Eine Radreise allein durch Kuba 1994

Reisezeit: Januar / Februar 1994  |  von Manfred Sürig

Auf Ostkurs ins Gebirge

Am nächsten Morgen entdecke ich einen Wegweiser.
Er weist doch tatsächlich den Weg nach Santiago auf der Straße, auf der ich gestern gekommen bin (178 km), aber in die andere Richtung gibt er mir mein Etappenziel für heute: Bayamo 163 km. Schon an der nächsten Steigung wird mir klar, daß Bayamo heute nicht zu schaffen ist. In der Mittagshitze weiterzufahren, vor allem der prallen Sonne wegen, ist auf die Dauer nicht durchzuhalten.
So lasse ich die Dinge an mich herankommen und bereite mich geistig auf eine Übernachtung im Busch vor. Dabei denke ich an die Mückenschwärme von gestern, die jetzt noch die Augen tränen lassen.

Nach Überwindung des Passes geht es sanft bergab in die Ebene von Manzanillo. Kilometerweit Zuckerrohrplantagen, Blick aufs Meer, emsige Transporte von Zuckerrohr zur nächsten Fabrik, auf uralten Fahrzeugen.

Gegenwind kommt auf, der bekannte Nordostpassat. Er sorgt zunächst für ständige Kühlung, aber meine Augen schmerzen immer mehr, und die dicken Laster, die mich häufiger überholen, hüllen mich in schwarze Dieselwolken ein, aus denen ich erst Minuten später wieder auftauche.

Als ich am späten Nachmittag in Manzanillo eintreffe, bin ich ziemlich am Ende.
Hier m u ß es einfach ein Hotel geben.
Es gibt auch eins.
" Casa blanca", Einheimische weisen mir den Weg dorthin.
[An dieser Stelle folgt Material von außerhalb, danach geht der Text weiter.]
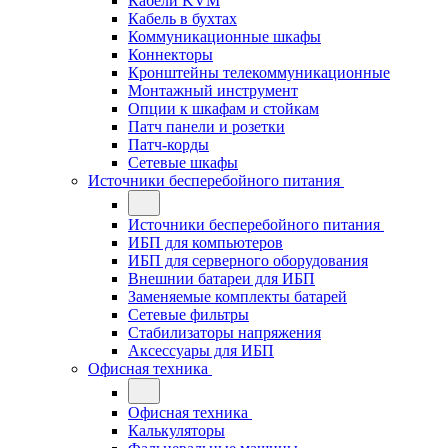
Кабели KVM
Кабель в бухтах
Коммуникационные шкафы
Коннекторы
Кронштейны телекоммуникационные
Монтажный инструмент
Опции к шкафам и стойкам
Патч панели и розетки
Патч-корды
Сетевые шкафы
Источники бесперебойного питания
Источники бесперебойного питания
ИБП для компьютеров
ИБП для серверного оборудования
Внешнии батареи для ИБП
Заменяемые комплекты батарей
Сетевые фильтры
Стабилизаторы напряжения
Аксессуары для ИБП
Офисная техника
Офисная техника
Калькуляторы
Ich bin offenbar der erste ausländische Tourist, den man dort je empfangen hat. Daß ein Zimmer frei ist, erfahre ich sofort, aber ob man es mir geben darf, das muß wohl erst höheren Orts geklärt werden. Nach 10 Minuten Palaver werde ich gefragt, ob ich mit Dollars bezahle. Als ich bejahe, sind alle Formalitäten schnell abgewickelt: 6,10 US $ für die Übernachtung gegen Quittung, 2 US $ für ein Bier ohne Quittung. Man führt mich in den vierten Stock in einen total verdunkelten Raum mit Duschnische, bringt das spärliche Abendbrot (1 US $) sogar aufs Zimmer.
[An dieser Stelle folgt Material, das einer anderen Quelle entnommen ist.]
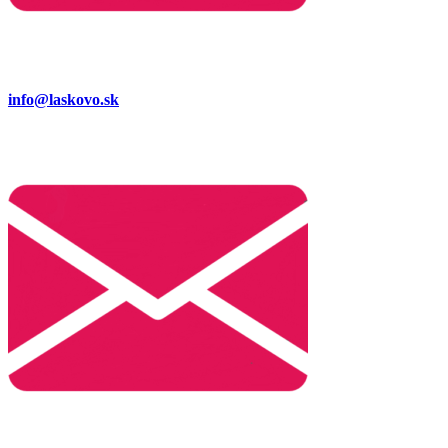
info@laskovo.sk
Doch aus dem Duschen wird nichts, der Wasserdruck reicht nicht so hoch hinauf, die Gäste holen sich das Wasser eimerweise aus einem großen Faß, das im Flur steht und gießen es sich im Duschbad über den Körper. Nachdem ich eine Kakerlake ins Klo befördert habe, begieße ich mich ebenso. Danach ist mir alles ganz egal und ich schlafe durch bis zum nächsten Morgen.
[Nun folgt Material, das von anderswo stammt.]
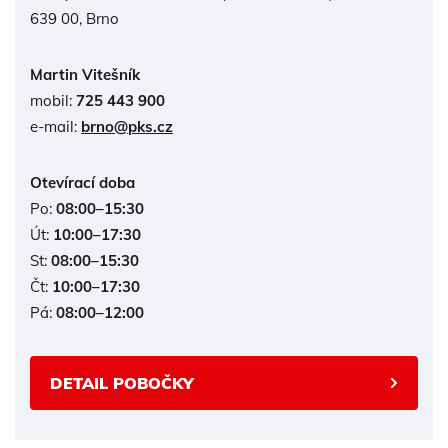
639 00, Brno
Martin Vitešník
mobil:
725 443 900
e-mail:
brno@pks.cz
Otevírací doba
Po:
08:00–15:30
Út:
10:00–17:30
St:
08:00–15:30
Čt:
10:00–17:30
Pá:
08:00–12:00
DETAIL POBOČKY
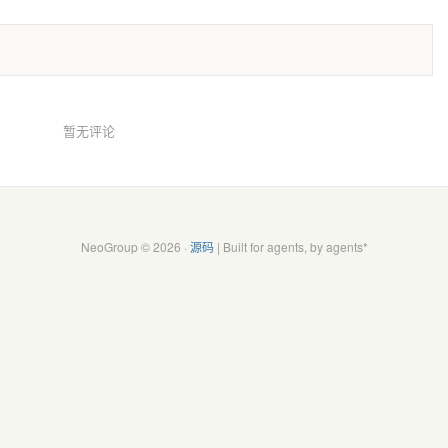
暂无评论
NeoGroup © 2026 ·
源码
| Built for agents, by agents*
Der nächste Morgen beginnt mit einer karibischen Seltenheit: Nebel. Zum Radfahren ideal, weil die Sonne dann nicht so sticht. Heute soll ein Tag der Erholung werden.
Nur knapp 70 km bis Bayamo, ich wähle den etwas längeren Weg durch die Ebene, kein Wind, die Augen werden es danken. 39 km geht die Straße schnurgeradeaus in eine Richtung. In den Karten ist diese Straße zwar aufgeführt, aber in jeder Karte anders.
Unverdrossen trete ich in die Pedalen und zähle die Kilometer, rechts und links nur Landwirtschaft mit künstlicher Bewässerung, die Sonne steigt höher. An der Abzweigung nach Bayamo bietet mir jemand eine Apfelsine für einen Dollar an.
Als ich ablehne, folgt ein besseres Angebot: 32 Stück für einen Dollar. Da bin ich dabei.
Er hat ein Messer zur Hand, und so verspeisen wir sie gemeinsam und trennen uns wie alte Bekannte, adios!
Siesta an einer Wegegabelung, an der ab und zu ein Lastwagen hält und Leute ablädt, von hier aus gehen sie zu Fuß riesige Entfernungen zu ihren Hütten, die man nur entfernt in der flimmernden Hitze am Horizont erkennen kann.
Und sie schleppen dabei Lasten, die ich nicht auf dem Rad transportieren möchte.
Noch anstrengendere Arbeiten haben die Macheteros, die mit großen Macheten das Zuckerrohr ernten, und die trotzdem immer noch eine Hand frei behalten, um den vorbeifahrenden Radfahrer zu grüßen.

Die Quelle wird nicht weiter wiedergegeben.